| What this task involves |
Exclude all images and print the entries below exactly.

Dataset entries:
....

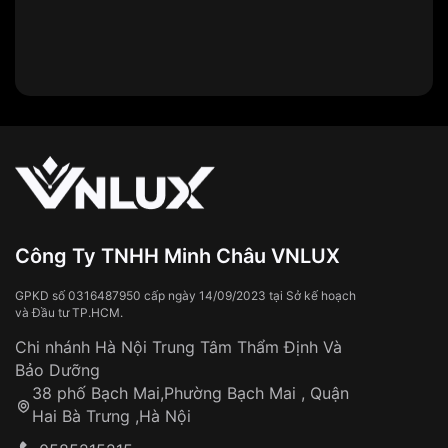
Công Ty TNHH Minh Châu VNLUX
GPKD số 0316487950 cấp ngày 14/09/2023 tại Sở kế hoạch
và Đầu tư TP.HCM.
Chi nhánh Hà Nội Trung Tâm Thẩm Định Và
Bảo Dưỡng
38 phố Bạch Mai,Phường Bạch Mai , Quận
Hai Bà Trưng ,Hà Nội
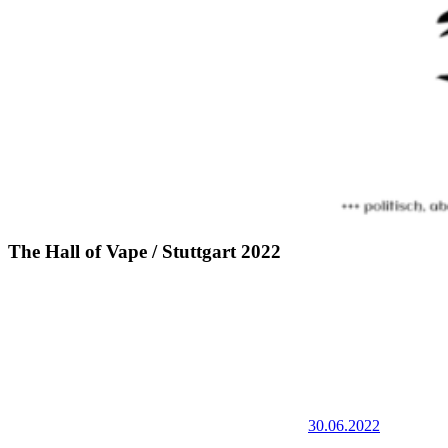
The Hall of Vape / Stuttgart 2022
30.06.2022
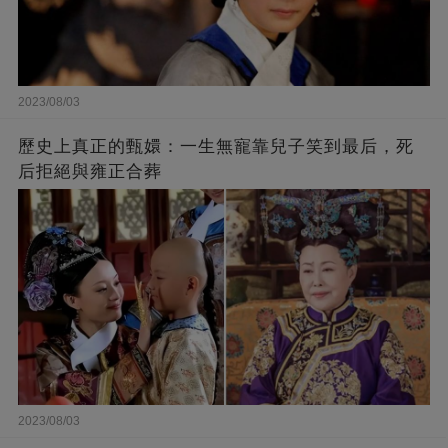
2023/08/03
歷史上真正的甄嬛：一生無寵靠兒子笑到最后，死
后拒絕與雍正合葬
2023/08/03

....

| Exercise result |
Công Ty TNHH Minh Châu VNLUX
GPKD số 0316487950 cấp ngày 14/09/2023 tại Sở kế hoạch
và Đầu tư TP.HCM.
Chi nhánh Hà Nội Trung Tâm Thẩm Định Và
Bảo Dưỡng
38 phố Bạch Mai,Phường Bạch Mai , Quận
Hai Bà Trưng ,Hà Nội
The Hall of Vape / Stuttgart 2022
30.06.2022
2023/08/03
歷史上真正的甄嬛：一生無寵靠兒子笑到最后，死
后拒絕與雍正合葬
2023/08/03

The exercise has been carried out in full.